Hazel Grant
Well-known member
I mentioned this myth in my post above: "but up and coming is the very misunderstood big pixels are less noisy idea."
A larger pixel enables the collection of more light, not that they collect more light. Consider this analogy: You have two buckets, one that holds 2 gallons of water and one that holds 1 gallon of water. You put the 2-gallon bucket under the faucet and turn on the water for 1 second. Now you put the 1 gallon bucket under the faucet and turn on the water at the same intensity for one second. Assume the amount of water was not enough to overfill either bucket. Which bucket has more water? (If you answer I hate story problems you fail the class.:w3) If your answer is both buckets have the same amount of water, you are correct. Now what controls how much water is in the bucket? It is not the size of the bucket; it is the force and duration of the water controlled by the fawcet.
In digital photography, the bucket is the pixel, the faucet is the lens and the time the faucet is on is the exposure time. There is one thing missing in the analogy, and that is focal length which spreads out the light so if the faucet has a spray nozzle on the end the spray would expand a further distance from the faucet. Now for the larger bucket, if it has a larger diameter, it would collect more water because it sees a larger area. But if the smaller bucket were moved closer to the sprayer, so it collected the same angular area, it would also collect the same amount of water. People talk about the same sensor field of view, but there is also the same pixel field of view. When the pixel field of view is the same, regardless of pixel size, the two pixels collect the same amount of light in the same amount of time and produce the same signal-to-noise ratio.

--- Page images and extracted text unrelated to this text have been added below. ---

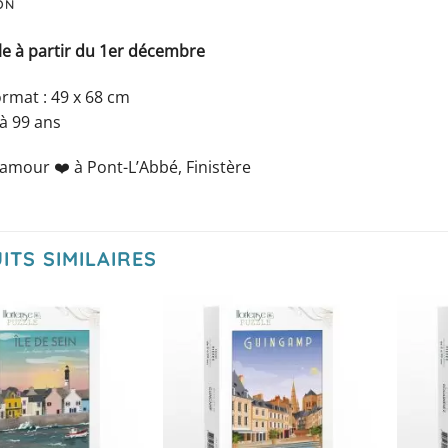
ON
le à partir du 1er décembre
rmat : 49 x 68 cm
à 99 ans
 amour ❤️️ à Pont-L’Abbé, Finistère
ITS SIMILAIRES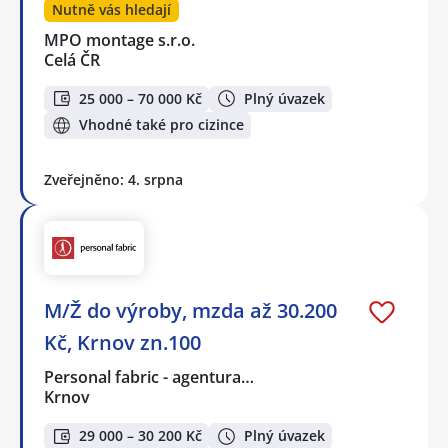
Nutně vás hledají
MPO montage s.r.o.
Celá ČR
25 000 – 70 000 Kč
Plný úvazek
Vhodné také pro cizince
Zveřejněno: 4. srpna
M/Ž do výroby, mzda až 30.200
Kč, Krnov zn.100
Personal fabric - agentura…
Krnov
29 000 – 30 200 Kč
Plný úvazek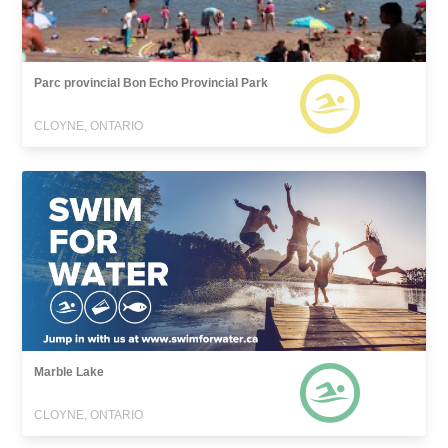
Parc provincial Bon Echo Provincial Park
CLOYNE, ONTARIO
Marble Lake
CLOYNE, ONTARIO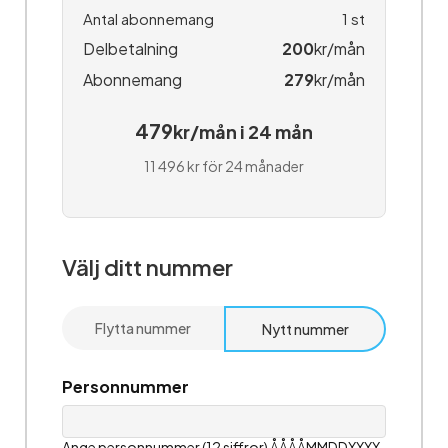
Antal abonnemang
1
st
Delbetalning
200
kr/mån
Abonnemang
279
kr/mån
479
kr/mån i 24 mån
11 496 kr för 24 månader
Välj ditt nummer
Flytta nummer
Nytt nummer
Personnummer
Ange personnummer (12 siffror) ÅÅÅÅMMDDXXXX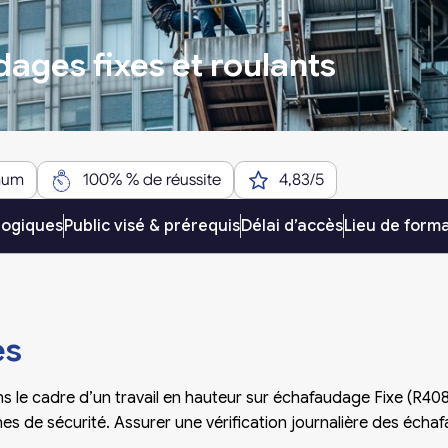
ages fixes et roulants
mum
100% % de réussite
4,83/5
gogiques
Public visé & prérequis
Délai d’accès
Lieu de form
es
s le cadre d’un travail en hauteur sur échafaudage Fixe (R408)
s de sécurité. Assurer une vérification journalière des écha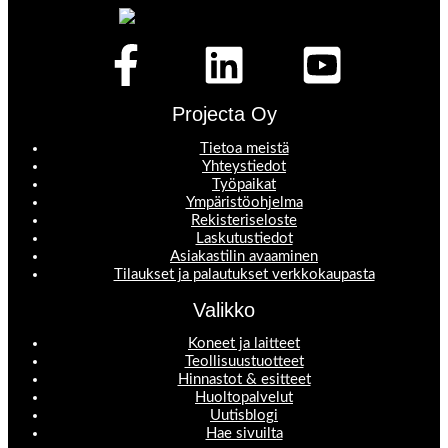
Projecta Oy
Tietoa meistä
Yhteystiedot
Työpaikat
Ympäristöohjelma
Rekisteriseloste
Laskutustiedot
Asiakastilin avaaminen
Tilaukset ja palautukset verkkokaupasta
Valikko
Koneet ja laitteet
Teollisuustuotteet
Hinnastot & esitteet
Huoltopalvelut
Uutisblogi
Hae sivuilta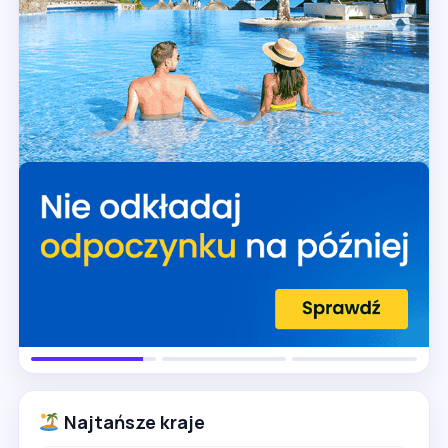
Najtańsze kraje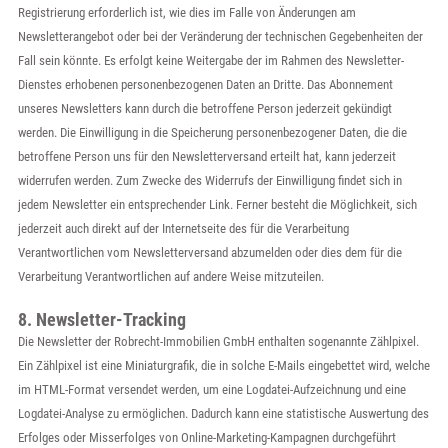
Registrierung erforderlich ist, wie dies im Falle von Änderungen am
Newsletterangebot oder bei der Veränderung der technischen Gegebenheiten der
Fall sein könnte. Es erfolgt keine Weitergabe der im Rahmen des Newsletter-
Dienstes erhobenen personenbezogenen Daten an Dritte. Das Abonnement
unseres Newsletters kann durch die betroffene Person jederzeit gekündigt
werden. Die Einwilligung in die Speicherung personenbezogener Daten, die die
betroffene Person uns für den Newsletterversand erteilt hat, kann jederzeit
widerrufen werden. Zum Zwecke des Widerrufs der Einwilligung findet sich in
jedem Newsletter ein entsprechender Link. Ferner besteht die Möglichkeit, sich
jederzeit auch direkt auf der Internetseite des für die Verarbeitung
Verantwortlichen vom Newsletterversand abzumelden oder dies dem für die
Verarbeitung Verantwortlichen auf andere Weise mitzuteilen.
8. Newsletter-Tracking
Die Newsletter der Robrecht-Immobilien GmbH enthalten sogenannte Zählpixel.
Ein Zählpixel ist eine Miniaturgrafik, die in solche E-Mails eingebettet wird, welche
im HTML-Format versendet werden, um eine Logdatei-Aufzeichnung und eine
Logdatei-Analyse zu ermöglichen. Dadurch kann eine statistische Auswertung des
Erfolges oder Misserfolges von Online-Marketing-Kampagnen durchgeführt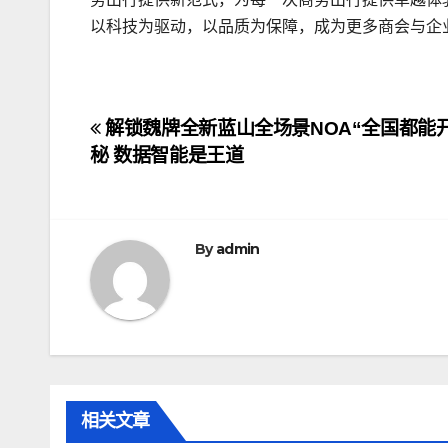
以科技为驱动，以品质为保障，成为更多商会与企
文
解锁魏牌全新蓝山全场景NOA“全国都能
秘 数据智能是王道
章
导
航
By
admin
相关文章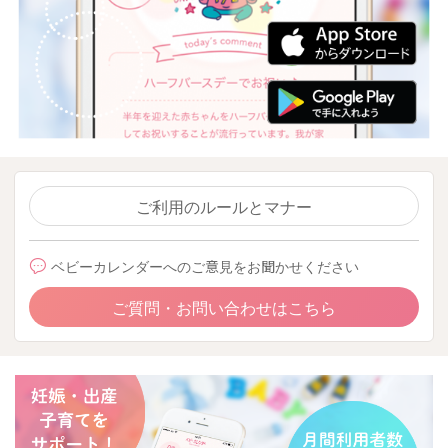
ご利用のルールとマナー
ベビーカレンダーへのご意見をお聞かせください
ご質問・お問い合わせはこちら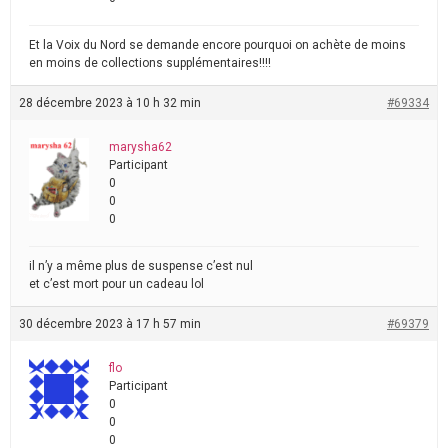
Et la Voix du Nord se demande encore pourquoi on achète de moins
en moins de collections supplémentaires!!!!
28 décembre 2023 à 10 h 32 min
#69334
marysha62
Participant
0
0
0
il n’y a même plus de suspense c’est nul
et c’est mort pour un cadeau lol
30 décembre 2023 à 17 h 57 min
#69379
flo
Participant
0
0
0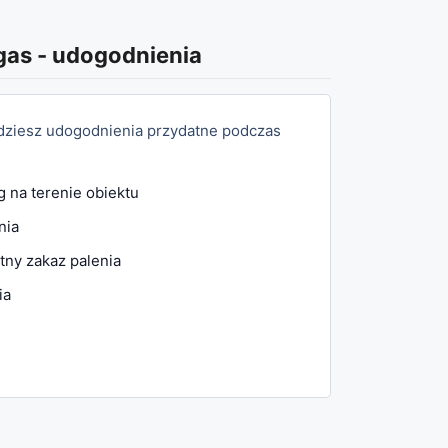
gas
-
udogodnienia
jdziesz udogodnienia przydatne podczas
g na terenie obiektu
nia
tny zakaz palenia
ia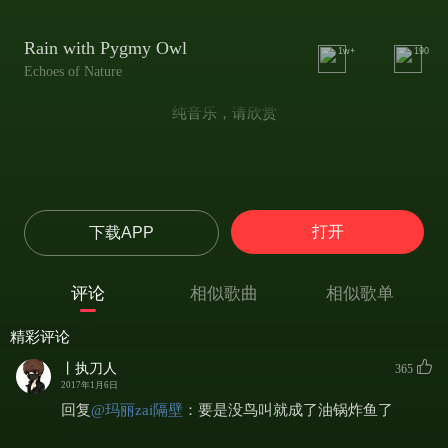
Rain with Pygmy Owl
1w+
190
Echoes of Nature
纯音乐，请欣赏
打开
下载APP
评论
相似歌曲
相似歌单
精彩评论
丨执刀人
365
2017年1月6日
回复
@
玛丽zai隔壁
：
要是没鸟叫就成了油锅炸鱼了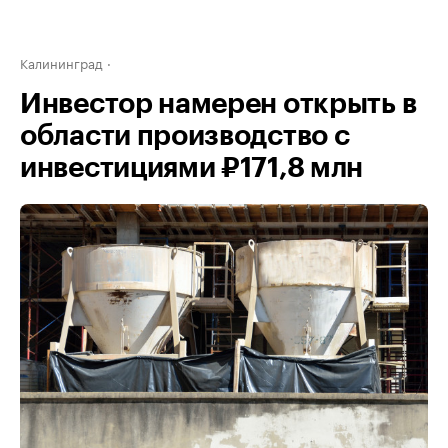
Калининград
Инвестор намерен открыть в
области производство с
инвестициями ₽171,8 млн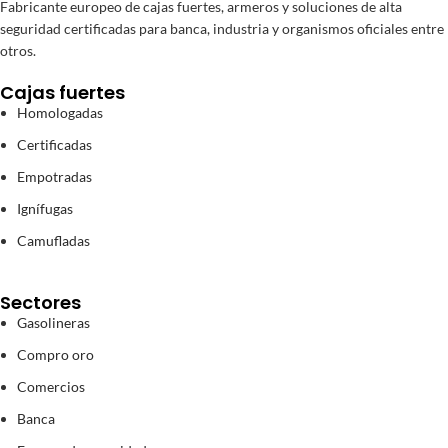
Fabricante europeo de cajas fuertes, armeros y soluciones de alta
seguridad certificadas para banca, industria y organismos oficiales entre
otros.
Cajas fuertes
Homologadas
Certificadas
Empotradas
Ignífugas
Camufladas
Sectores
Gasolineras
Compro oro
Comercios
Banca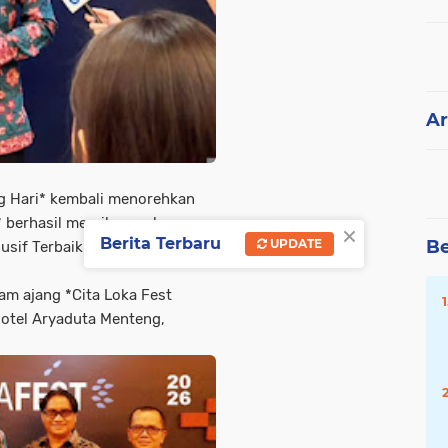
Ar
 Hari* kembali menorehkan
* berhasil meraih penghargaan
×
Berita Terbaru
Be
UPDATE
sif Terbaik”* berkat inovasi
am ajang *Cita Loka Fest
Hotel Aryaduta Menteng,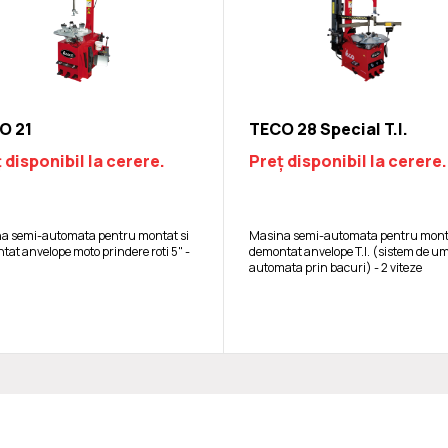
O 21
TECO 28 Special T.I.
 disponibil la cerere.
Preț disponibil la cerere.
a semi-automata pentru montat si
Masina semi-automata pentru monta
at anvelope moto prindere roti 5" -
demontat anvelope T.I. (sistem de u
automata prin bacuri) - 2 viteze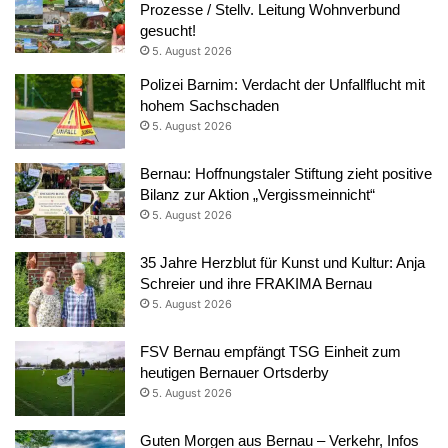
Prozesse / Stellv. Leitung Wohnverbund
gesucht!
5. August 2026
Polizei Barnim: Verdacht der Unfallflucht mit
hohem Sachschaden
5. August 2026
Bernau: Hoffnungstaler Stiftung zieht positive
Bilanz zur Aktion „Vergissmeinnicht“
5. August 2026
35 Jahre Herzblut für Kunst und Kultur: Anja
Schreier und ihre FRAKIMA Bernau
5. August 2026
FSV Bernau empfängt TSG Einheit zum
heutigen Bernauer Ortsderby
5. August 2026
Guten Morgen aus Bernau – Verkehr, Infos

So in the case of digital cameras, the amount of light collected is controlled by the lens, its focal length and the exposure time. The larger pixels only ENABLE the collection of more light when the exposure time is long enough. With digital cameras, that only happens at the lowest ISO. At higher ISO, the buckets (pixels) never get filled.
So to manage noise in digital camera images, one must manage the lens aperture, the focal length, and the exposure time. The focal length manages the pixel field of view. So it is not the pixel that controls the observed noise in an image.
Roger
Thanks. That "visual" helps me understand so much more.